Analysis of 27 vascular-related proteins reveals that NT-proBNP is a potential biomarker for Alzheimer's disease and mild cognitive impairment: a pilot-study

Abstract

Alzheimer's disease (AD) is a severe neurodegenerative disease. Cerebrovascular changes often accompany AD-related pathology. Despite a considerable progress in the diagnostic accuracy of AD, no blood biomarkers have been established so far. The aim of the present study was to search for changes in plasma levels of 27 vascular-related proteins of healthy controls, patients with mild cognitive impairment (MCI) and AD. In a sample of 80 participants we showed that out of these 27 proteins, six proteins were slightly changed (up to 1.5×) in AD (alpha2-macroglobulin, apolipoprotein-A1, plasminogen activator inhibitor, RAGE, Tissue Inhibitors of Metalloproteinases-1 and Trombospondin-2) and one marker (serum amyloid A) was enhanced up to 6× but with a very high variance. However, N-terminal pro-brain natriuretic peptide (NT-proBNP) was significantly enhanced both in MCI and AD patients (1.9×). In a second analysis of a sample of 110 subjects including younger healthy controls, we confirmed that NT-proBNP has the potential to be a stable candidate protein for both diagnosis and AD disease progression.

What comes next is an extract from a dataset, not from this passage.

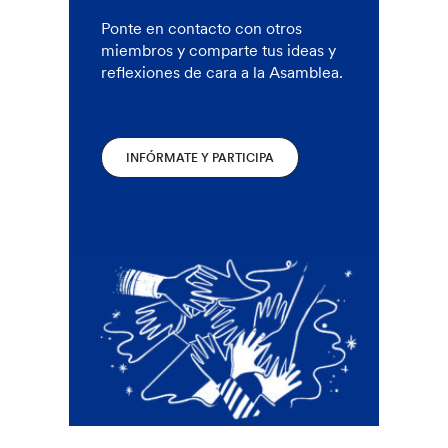
Ponte en contacto con otros
miembros y comparte tus ideas y
reflexiones de cara a la Asamblea.
INFÓRMATE Y PARTICIPA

Keywords: Alzheimer; Biomarker; Diagnosis; Mild cognitive impairment; Multiplex ELISA; NT-proBNP; Plasma.

Fig. 1

Plasma NT-proBNP levels of young healthy controls (yCo), old controls (oCo), patients with mild cognitive impairment (MCI) and Alzheimer’s disease (AD); see Table 1. Statistical analysis was performed by one way ANOVA with a subsequent Fisher PLSD posthoc test. Values in parenthesis give the number of analyzed subjects.

Fig. 2

Yearly conversion rates for plasma NT-proBNP levels from controls to mild cognitive impairment (CO to MCI) and MCI to Alzheimer’s disease (MCI to AD), as well as yearly changes in stable MCI (MCI–MCI) and stable AD (AD–AD). Values are given as mean ± SEM. The number in parenthesis gives the number of follow up patients. The groups were statistically compared against CO-MCI using one way ANOVA and a Fisher LSD posthoc test (*p < 0.05).

Fig. 3

(A) ROC curve based on NT-proBNP plasma levels for MCI patients vs. controls. (B) ROC curve based on NT-proBNP plasma levels for patients with Alzheimer dementia vs. controls.